Question

10 circular pieces of paper each of radius 1 cm have been cut out from a piece of paper having a shape of an equilateral triangle. What should be the minimum area of the equilateral triangle?

Answer 1

`A = 6(3+2sqrt(3))`[`"cm"^2`]

Explanation:

The circular pieces of paper aligned in rows, like

1 over
2 over
3 over
4

configure the skeleton of an equilateral triangle.

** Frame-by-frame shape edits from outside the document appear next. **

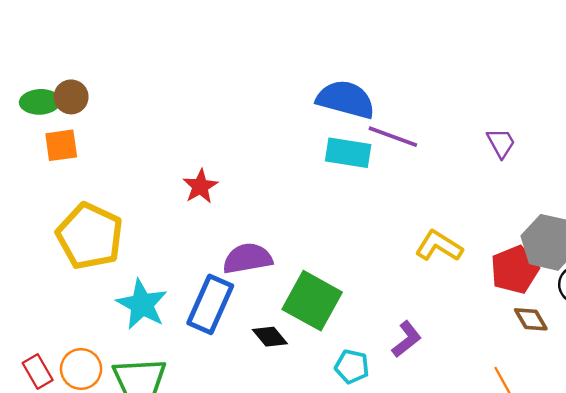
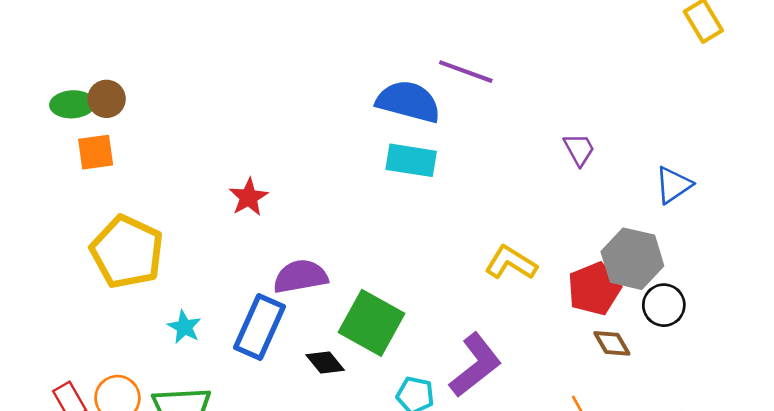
purple line: (393, 137) -> (466, 72), moved
cyan star: (142, 304) -> (184, 327), size x0.6
purple L-shape: (407, 339) -> (475, 365), size x1.6

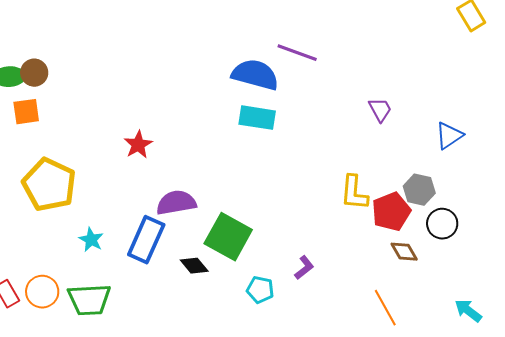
gray hexagon: (632, 259) -> (419, 190), size x0.7
yellow L-shape: (511, 263) -> (354, 193), moved, turned -117
purple L-shape: (475, 365) -> (304, 268), size x0.5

The external equilateral triangle must have a minimum side length of `6r` plus an addition of

`2 xx r/(tan(30^@)) = 2xx sqrt(3)xx r`.

So each side must have a length of `l=(6+2 xx sqrt(3))xxr` or `l = lambda r`. For the equilateral triangle the height is `h = sqrt(3)/2 l` so the area is given by

`A = 1/2 l xx h = 1/2 sqrt(3)/2 (lambda r)^2 = 6(3+2sqrt(3))r^2`

now if `r = 1`[`"cm"`] then `A = 6(3+2sqrt(3))`[`"cm"^2`]

Answer 2

`=6(3+2sqrt3)cm^2`

Explanation:

After cutting out 10 circular pieces the triangular paper will have structure as shown below

`r =1 cm->"Radius of each circular piece of paper"`

`BT = "projection of BO"=x`

`/_OBT=1/2/_ABC=1/2xx60^@=30^@`

`x/r=cot30^@=sqrt3`

`=>x=sqrt3r`

`"Each side of the " DeltaABC=6r+2x=6r+2sqrt3r =(6+2sqrt3) cm`

`"Area " Delta ABC=sqrt3/4*"side"^2=sqrt3/4(6+2sqrt3)^2 cm^2`

`=sqrt3(3+sqrt3)^2cm^2`

`=sqrt3(12+6sqrt3)cm^2`

`=(18+12sqrt3)cm^2`

`=6(3+2sqrt3)cm^2`